Egal, wer Neos Vorfahren waren, sie konnten die Auktion nicht in den Schatten stellen.
***
Hargraves Mansion
Neo lehnte sich in seinem Stuhl zurück.
Gelächter hallte von den Wänden, aber sein Herz blieb schwer.
Er ging seinen Plan bezüglich des Dreizacks noch einmal durch.
Er war einfach.
Aber er hatte Angst, dass Henry Einwände haben würde.
„Morgen ist auch noch die Pressekonferenz.“
Morgen würde die Pressekonferenz stattfinden und damit mehr Aufmerksamkeit, als er erwartet hatte.
Neo würde sich den Medien stellen müssen.
Er würde mit Fragen konfrontiert werden, die unweigerlich über seine Abstammung und seinen neu gewonnenen Ruhm aufkommen würden.

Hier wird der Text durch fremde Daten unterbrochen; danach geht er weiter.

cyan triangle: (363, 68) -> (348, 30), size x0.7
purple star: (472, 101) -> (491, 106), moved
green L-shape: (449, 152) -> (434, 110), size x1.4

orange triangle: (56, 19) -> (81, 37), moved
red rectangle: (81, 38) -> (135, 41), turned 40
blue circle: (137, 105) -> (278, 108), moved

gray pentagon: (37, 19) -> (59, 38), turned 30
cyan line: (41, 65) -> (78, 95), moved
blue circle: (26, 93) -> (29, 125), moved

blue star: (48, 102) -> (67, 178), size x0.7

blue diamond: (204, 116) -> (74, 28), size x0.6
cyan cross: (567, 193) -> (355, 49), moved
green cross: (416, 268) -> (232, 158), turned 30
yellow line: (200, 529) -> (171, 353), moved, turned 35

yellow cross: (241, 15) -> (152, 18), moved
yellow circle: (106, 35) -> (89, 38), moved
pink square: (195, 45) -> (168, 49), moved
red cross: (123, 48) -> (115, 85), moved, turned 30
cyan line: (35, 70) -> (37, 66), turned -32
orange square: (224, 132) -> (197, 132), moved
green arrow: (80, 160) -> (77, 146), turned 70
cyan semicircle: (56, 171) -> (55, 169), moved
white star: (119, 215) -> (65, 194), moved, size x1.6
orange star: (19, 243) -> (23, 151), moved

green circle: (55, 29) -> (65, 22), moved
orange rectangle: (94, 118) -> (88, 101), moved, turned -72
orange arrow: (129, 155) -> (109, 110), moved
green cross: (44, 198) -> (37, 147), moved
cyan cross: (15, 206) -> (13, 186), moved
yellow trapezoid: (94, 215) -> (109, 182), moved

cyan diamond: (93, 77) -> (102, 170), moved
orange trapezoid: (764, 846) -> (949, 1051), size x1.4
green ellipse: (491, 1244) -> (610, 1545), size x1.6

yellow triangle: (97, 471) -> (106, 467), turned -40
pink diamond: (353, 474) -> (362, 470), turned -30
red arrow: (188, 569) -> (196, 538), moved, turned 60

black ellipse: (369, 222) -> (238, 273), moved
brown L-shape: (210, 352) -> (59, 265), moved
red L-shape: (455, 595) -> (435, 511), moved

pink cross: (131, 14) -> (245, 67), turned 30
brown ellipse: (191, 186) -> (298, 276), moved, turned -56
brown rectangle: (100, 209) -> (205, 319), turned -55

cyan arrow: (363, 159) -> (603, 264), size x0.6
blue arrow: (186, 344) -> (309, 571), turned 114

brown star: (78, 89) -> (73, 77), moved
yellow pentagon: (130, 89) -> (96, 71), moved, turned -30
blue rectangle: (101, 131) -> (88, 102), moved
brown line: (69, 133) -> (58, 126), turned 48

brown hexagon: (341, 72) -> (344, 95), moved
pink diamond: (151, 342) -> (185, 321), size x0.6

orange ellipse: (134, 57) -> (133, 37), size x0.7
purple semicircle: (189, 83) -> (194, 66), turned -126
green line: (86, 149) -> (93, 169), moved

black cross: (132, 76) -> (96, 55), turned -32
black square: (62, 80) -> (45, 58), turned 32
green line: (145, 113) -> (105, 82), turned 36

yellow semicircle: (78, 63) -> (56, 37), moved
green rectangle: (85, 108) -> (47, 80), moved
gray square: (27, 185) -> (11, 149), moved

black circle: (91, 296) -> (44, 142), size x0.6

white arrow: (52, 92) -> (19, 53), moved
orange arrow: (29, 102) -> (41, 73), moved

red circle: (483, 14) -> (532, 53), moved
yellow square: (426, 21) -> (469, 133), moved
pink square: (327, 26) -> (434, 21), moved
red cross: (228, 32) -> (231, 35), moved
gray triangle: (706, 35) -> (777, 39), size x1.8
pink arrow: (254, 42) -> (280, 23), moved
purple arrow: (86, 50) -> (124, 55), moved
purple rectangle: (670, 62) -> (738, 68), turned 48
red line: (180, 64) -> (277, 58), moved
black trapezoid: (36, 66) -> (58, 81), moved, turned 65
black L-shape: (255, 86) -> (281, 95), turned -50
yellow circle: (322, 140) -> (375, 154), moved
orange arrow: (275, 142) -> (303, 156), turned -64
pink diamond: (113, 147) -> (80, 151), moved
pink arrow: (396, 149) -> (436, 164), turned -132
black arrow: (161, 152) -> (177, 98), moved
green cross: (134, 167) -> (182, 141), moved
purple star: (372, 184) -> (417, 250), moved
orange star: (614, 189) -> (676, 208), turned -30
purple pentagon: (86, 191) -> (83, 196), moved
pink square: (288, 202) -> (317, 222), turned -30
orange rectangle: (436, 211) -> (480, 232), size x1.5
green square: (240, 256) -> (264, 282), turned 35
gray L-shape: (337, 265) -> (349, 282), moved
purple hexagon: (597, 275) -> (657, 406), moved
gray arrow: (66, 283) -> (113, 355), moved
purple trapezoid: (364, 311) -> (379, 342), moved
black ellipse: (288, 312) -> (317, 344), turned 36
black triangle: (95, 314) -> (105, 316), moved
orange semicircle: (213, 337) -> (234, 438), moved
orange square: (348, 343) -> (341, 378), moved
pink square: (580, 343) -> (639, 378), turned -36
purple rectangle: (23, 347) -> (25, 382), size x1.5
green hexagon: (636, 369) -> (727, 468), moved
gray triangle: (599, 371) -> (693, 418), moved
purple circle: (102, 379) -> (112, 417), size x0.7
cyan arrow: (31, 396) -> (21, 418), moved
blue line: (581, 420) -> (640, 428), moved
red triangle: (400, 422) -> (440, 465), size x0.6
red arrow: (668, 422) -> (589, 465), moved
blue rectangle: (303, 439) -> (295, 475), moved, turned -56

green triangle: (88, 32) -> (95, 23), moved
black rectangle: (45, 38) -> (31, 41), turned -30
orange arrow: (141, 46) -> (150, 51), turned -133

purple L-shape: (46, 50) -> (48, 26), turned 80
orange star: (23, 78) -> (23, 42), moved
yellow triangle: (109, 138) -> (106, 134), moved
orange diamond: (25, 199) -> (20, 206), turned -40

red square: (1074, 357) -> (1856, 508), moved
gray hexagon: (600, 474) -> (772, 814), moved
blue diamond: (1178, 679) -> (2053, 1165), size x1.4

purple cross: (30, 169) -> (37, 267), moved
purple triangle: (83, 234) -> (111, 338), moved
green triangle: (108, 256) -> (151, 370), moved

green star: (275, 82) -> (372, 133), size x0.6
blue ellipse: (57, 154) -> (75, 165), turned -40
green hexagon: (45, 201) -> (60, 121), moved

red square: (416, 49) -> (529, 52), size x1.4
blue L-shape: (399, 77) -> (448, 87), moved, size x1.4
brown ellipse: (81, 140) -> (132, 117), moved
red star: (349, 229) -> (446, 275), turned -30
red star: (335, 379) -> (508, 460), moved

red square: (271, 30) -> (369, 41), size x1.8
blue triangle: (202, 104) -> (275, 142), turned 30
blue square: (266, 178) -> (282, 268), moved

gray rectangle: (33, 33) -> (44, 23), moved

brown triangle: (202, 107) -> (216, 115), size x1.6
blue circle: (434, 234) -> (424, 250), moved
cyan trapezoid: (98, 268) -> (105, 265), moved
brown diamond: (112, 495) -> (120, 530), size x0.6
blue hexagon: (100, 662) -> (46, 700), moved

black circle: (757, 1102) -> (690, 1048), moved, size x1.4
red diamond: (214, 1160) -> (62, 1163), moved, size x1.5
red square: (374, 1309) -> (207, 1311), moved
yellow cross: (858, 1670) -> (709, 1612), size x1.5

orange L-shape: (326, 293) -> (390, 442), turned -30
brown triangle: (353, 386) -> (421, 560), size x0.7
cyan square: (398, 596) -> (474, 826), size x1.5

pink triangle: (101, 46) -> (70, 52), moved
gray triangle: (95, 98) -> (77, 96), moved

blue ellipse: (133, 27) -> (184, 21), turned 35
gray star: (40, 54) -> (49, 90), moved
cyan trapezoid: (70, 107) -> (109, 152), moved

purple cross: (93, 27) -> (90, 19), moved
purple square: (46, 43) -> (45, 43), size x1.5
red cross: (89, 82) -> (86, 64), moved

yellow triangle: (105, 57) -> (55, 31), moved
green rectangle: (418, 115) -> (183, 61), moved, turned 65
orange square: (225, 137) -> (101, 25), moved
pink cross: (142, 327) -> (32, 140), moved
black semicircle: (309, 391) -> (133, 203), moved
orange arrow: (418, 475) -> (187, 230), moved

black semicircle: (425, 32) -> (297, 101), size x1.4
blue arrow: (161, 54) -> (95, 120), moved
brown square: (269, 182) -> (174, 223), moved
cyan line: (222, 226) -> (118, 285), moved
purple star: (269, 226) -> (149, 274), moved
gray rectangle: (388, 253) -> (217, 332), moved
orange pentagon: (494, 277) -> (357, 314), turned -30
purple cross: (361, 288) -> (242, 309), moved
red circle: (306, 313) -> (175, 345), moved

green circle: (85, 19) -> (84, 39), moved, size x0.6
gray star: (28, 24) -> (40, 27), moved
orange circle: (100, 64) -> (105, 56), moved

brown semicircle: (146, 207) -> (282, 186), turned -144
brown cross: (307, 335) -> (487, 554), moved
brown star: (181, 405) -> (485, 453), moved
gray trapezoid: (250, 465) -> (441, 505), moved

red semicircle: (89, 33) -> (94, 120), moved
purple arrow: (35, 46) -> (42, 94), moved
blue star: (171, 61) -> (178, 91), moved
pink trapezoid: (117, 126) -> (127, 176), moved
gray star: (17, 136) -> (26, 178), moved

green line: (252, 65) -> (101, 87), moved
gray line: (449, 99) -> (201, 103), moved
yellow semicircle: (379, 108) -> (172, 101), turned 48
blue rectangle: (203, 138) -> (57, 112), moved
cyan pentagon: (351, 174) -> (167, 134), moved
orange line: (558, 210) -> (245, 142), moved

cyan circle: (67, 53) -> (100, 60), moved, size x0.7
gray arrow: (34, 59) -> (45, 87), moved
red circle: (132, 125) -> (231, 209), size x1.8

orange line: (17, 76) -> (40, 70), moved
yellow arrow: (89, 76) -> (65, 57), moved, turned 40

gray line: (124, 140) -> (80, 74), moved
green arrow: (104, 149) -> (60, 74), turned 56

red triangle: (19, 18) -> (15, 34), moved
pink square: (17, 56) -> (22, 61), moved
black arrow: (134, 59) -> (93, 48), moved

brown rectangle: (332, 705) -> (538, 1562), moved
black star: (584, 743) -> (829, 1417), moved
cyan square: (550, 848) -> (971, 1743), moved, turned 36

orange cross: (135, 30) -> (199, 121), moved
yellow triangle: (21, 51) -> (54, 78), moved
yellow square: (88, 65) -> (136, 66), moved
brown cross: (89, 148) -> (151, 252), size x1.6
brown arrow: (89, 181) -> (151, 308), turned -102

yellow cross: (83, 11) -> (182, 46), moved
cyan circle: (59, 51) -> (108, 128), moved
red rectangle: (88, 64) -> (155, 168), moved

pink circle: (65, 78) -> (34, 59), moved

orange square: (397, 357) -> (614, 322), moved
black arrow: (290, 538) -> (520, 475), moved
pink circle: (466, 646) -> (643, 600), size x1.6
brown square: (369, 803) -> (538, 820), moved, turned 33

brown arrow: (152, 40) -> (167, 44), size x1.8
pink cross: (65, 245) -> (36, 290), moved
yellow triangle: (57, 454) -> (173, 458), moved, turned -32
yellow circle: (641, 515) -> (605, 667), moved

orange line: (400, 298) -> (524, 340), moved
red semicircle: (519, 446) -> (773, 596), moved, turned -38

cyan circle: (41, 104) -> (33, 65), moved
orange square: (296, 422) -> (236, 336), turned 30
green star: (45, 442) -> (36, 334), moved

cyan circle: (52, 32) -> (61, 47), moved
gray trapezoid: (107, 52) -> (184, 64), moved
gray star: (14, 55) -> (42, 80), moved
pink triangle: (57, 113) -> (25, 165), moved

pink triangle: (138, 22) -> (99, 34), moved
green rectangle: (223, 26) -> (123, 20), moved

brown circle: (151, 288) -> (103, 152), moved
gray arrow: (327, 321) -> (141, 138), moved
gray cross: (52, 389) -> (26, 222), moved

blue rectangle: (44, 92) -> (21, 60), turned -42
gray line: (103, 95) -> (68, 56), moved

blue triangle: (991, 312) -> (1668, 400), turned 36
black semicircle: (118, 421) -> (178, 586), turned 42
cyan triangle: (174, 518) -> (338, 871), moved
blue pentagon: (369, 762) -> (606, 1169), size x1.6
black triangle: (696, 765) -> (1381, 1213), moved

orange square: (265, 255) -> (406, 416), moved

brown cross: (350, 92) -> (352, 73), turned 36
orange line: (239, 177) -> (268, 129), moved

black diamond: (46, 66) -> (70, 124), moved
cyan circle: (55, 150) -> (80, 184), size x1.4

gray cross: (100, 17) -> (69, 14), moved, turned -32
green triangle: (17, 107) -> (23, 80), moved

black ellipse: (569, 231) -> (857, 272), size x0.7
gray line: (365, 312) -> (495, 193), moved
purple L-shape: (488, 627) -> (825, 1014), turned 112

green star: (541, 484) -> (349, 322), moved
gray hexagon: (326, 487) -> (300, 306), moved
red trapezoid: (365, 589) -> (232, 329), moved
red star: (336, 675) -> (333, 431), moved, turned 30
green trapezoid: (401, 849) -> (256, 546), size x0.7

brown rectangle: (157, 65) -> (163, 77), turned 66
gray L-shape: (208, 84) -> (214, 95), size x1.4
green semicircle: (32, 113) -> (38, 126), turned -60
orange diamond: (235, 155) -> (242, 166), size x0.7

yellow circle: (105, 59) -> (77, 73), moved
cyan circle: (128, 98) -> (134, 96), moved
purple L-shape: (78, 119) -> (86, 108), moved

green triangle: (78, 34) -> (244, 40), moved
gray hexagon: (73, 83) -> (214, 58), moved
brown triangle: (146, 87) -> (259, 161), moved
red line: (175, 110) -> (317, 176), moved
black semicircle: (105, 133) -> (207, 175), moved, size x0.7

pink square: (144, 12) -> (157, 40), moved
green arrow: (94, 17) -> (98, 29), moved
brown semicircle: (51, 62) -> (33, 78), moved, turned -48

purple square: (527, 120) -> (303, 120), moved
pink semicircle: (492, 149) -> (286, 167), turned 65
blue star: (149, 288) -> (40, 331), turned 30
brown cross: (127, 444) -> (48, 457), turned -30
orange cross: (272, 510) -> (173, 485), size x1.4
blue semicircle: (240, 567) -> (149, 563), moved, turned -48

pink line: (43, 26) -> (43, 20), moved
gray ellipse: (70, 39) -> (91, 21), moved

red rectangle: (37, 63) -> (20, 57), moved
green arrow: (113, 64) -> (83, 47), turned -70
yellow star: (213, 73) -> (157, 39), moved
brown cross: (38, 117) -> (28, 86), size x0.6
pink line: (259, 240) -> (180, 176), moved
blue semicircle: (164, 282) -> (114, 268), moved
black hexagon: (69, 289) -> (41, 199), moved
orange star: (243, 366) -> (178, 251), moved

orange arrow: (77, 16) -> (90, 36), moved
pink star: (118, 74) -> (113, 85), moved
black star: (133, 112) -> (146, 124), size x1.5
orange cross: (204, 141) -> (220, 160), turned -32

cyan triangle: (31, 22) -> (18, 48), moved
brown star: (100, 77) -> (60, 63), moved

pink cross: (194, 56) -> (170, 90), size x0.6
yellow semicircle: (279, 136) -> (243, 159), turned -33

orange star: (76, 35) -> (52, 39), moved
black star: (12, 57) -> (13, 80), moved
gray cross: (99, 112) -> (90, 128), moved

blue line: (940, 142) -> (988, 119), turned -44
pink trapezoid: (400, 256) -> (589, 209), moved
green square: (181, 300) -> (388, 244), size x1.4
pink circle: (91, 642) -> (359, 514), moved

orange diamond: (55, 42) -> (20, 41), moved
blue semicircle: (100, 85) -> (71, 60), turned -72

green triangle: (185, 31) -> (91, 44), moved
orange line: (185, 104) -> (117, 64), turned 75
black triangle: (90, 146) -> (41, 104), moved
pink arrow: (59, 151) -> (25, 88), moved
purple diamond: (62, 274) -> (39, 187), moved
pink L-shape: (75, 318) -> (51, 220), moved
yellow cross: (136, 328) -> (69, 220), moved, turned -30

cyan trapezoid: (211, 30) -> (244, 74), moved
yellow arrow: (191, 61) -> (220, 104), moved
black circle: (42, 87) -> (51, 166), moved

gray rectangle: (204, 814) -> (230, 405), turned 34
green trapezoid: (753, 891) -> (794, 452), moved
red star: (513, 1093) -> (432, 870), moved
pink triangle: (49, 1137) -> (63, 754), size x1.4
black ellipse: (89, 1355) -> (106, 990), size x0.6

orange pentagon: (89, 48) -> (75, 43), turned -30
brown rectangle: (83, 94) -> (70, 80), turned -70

„Lucas hat versucht, mich wegen meiner Abstammung umzubringen. Ich weiß immer noch nicht, worum es dabei ging.“
„Es besteht eine geringe Möglichkeit, dass die anderen Clans auch hinter mir her sein werden, wenn sie von meiner Abstammung erfahren.“
Er warf einen Blick auf Henry, der ihn immer noch mit einer Intensität beobachtete, die ihm den Magen umdrehte.
Zum Glück schien Henry sich wegen der Anwesenheit seiner Freunde mit den Flüchen zurückzuhalten.